Cell Blueprint User Guide

Introduction

Interactome Networks

Cells, the building blocks of life, are one of the most complex naturally occurring entities. Any given cell may be undergoing millions of biological processes, signalling cascades, chemical and cellular interactions at any given moment in time. In healthy cells, all of these processes must work in perfect symphony to ensure normal cell function. Yet, deviations within such cellular networks, whether spurred by mutations or external stimuli, can drive cells towards pathological states and ultimately disease. Deciphering these complex mechanisms has historically posed challenges for scientists. However, DeepLife’s Cell Blueprint emerges as a beacon of clarity amidst the tangled web of cellular interactions, offering a paradigm shift in cellular interactome visualisation.

Limitations of classical network visualisation approaches

The default molecular interaction network displayed on the Cell Blueprint is based on DeepLife’s proprietary human interactome. Classically, interactome networks are represented with nodes, which represent genes, proteins, or other molecules; and edges, which represent connections or interactions between nodes. In classical network visualization approaches, nodes are typically depicted with a shape such as a circle, and interactions are represented by lines (edges) between these nodes.

Although intuitive, classical approaches have two key limitations, particularly with regard to increasing network complexity:

Since the positioning of edges is constrained by node placement, they can frequently overlap with each other, which obfuscates the paths of individual links and creates large numbers of meaningless intersections between edges.
In classical representation approaches, edges can also intersect with multiple nodes, even where a true interaction does not exist, causing ambiguity in interpretation.

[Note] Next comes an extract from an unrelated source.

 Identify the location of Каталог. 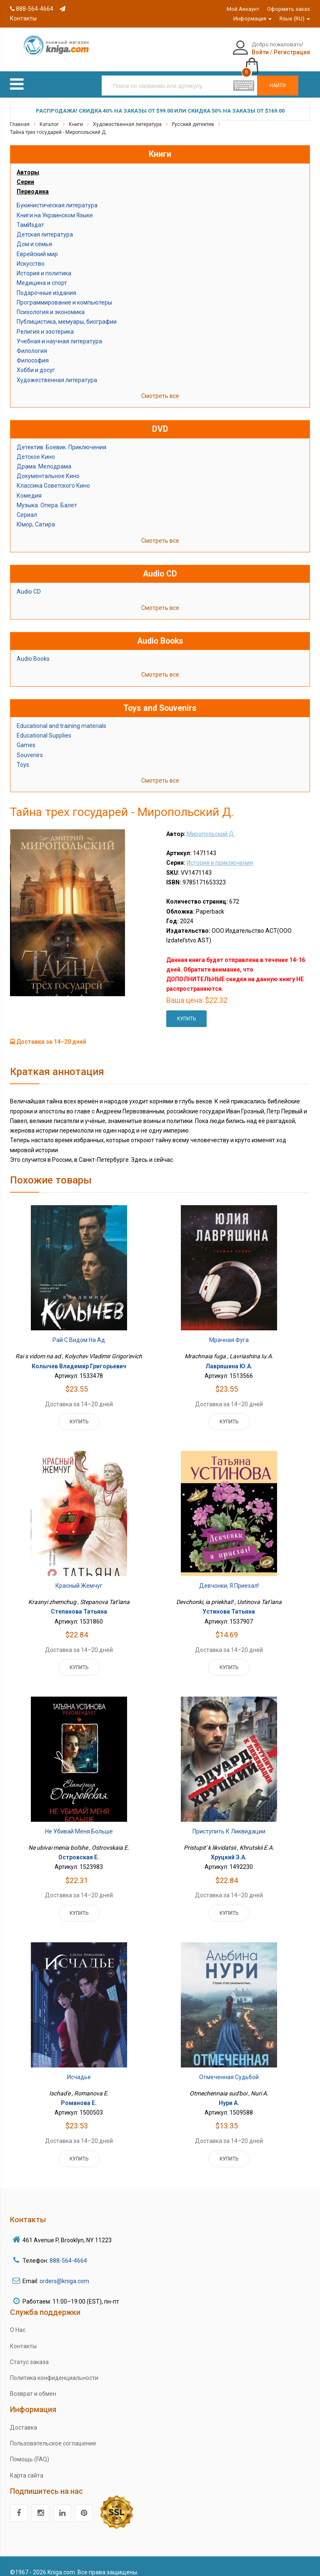
(49, 115).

Unless mitigated, these limitations can give rise to so-called “interaction hairballs” in representations of interactome networks, where increasing network complexity corresponds to decreasing ease of interpretation (Figure 1a).

The Cell Blueprint Layout

Hierarchical Clustering

Interaction hairballs are too dense for easy interpretation. In DeepLife Cell Blueprint, the first step taken towards a clearer visual representation is to run a hierarchical community detection algorithm on the network. The result of such clustering shares similarities with dendrograms typically used in evolutionary biology (Figure 1b). However, instead of clustering based on genetically similar organisms, here we hierarchically cluster genes and proteins based on their interactions. Groups of nodes that are tightly interconnected are clustered together, breaking up the dense interactome network into communities. The original molecular interaction can then be drawn as passing through the hierarchical clustering branches (Figure 1b).

Conduits and virtual nodes

Next, we create a virtual node to represent each cluster & subcluster, (equivalent to a cluster “branch point” on a dendrogram), along with new edges that link each parent virtual node to its children in the hierarchy. Edges corresponding to the original interactions are also added when both interacting partners are found within the same subcluster at the very end of the hierarchy.

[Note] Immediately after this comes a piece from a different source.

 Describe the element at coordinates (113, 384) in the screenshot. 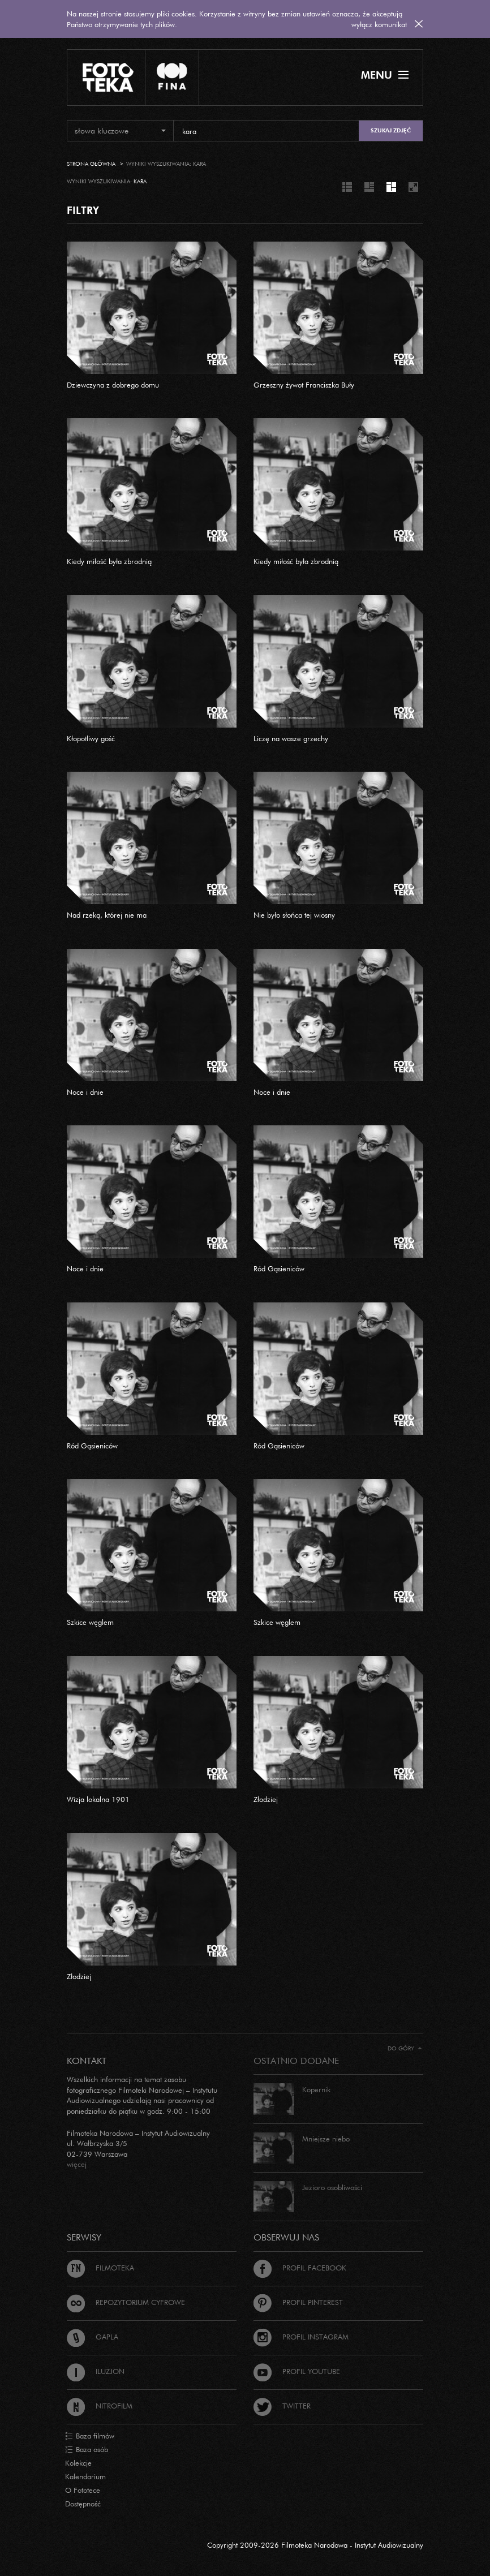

The edges that link virtual nodes are called “Conduits” (Figure 1c). Conduits are then used to draw the original interactions as passing through them (Figure 2). Conduits, as such, contain all the individual edges that link real nodes within one cluster to those in another cluster. Conceptually, bundling edges into conduits can be thought of as grouping individual wires together within a main cable, where the wires represent edges (Figure 2). In practice, this significantly decreases edge overlap within the Cell Blueprint, enabling clearer and more straightforward interpretation of interactions of interest. At each end of a conduit lies a different node cluster, where individual edges split back out to connect to their respective nodes.

Force-Directed layout

To spread the interactome nodes in two-dimensional space and yield the characteristic Cell Blueprint layout, we apply a force-directed layout algorithm, which results in nodes repelling each other akin to charged particles. Virtual nodes are then removed from the final visualisation, leaving only conduits, nodes, and individual edges. (Figure 1d).

Functional significance of the Cell Blueprint layout

Mapping canonical pathways

While the Cell Blueprint layout clustering is solely based on molecular interactions, it recapitulates known functional gene groups and pathways to some extent. Genes that participate together in given biological processes will often cluster in the same areas of the layout. For instance, genes from the Ras/Raf pathway are concentrated within a main cluster when mapped on the Cell Blueprint (Figure 3).

What if genes are not where we expect them ?

Genes from well known pathways may not always be found close to each other on the Cell Blueprint layout. This is because genes may fulfill multiple roles within the cell, which translates into a single gene presenting large amounts of seemingly disparate interactions. When this occurs, the layout algorithm positions genes at locations that are compromises between all their interactions.

This particularity of the Cell Blueprint can provide unexpected insights. If a given gene is found far away from its canonical partners, it may actually indicate that this particular gene carries out important understudied functions. Investigating those ill-understood functions and interactions may propel research in new directions.

Gene ontology-inspired cluster labels

This property of the Cell Blueprint, to group functionally related molecules, is used to provide gene ontology-inspired labels for clusters (Figure 4). Users will hence find terms like DNA repair and Stress response processes or Cell cycle regulation and DNA replication processes associated with various clusters. This will ease user orientation as they browse the Cell Blueprint.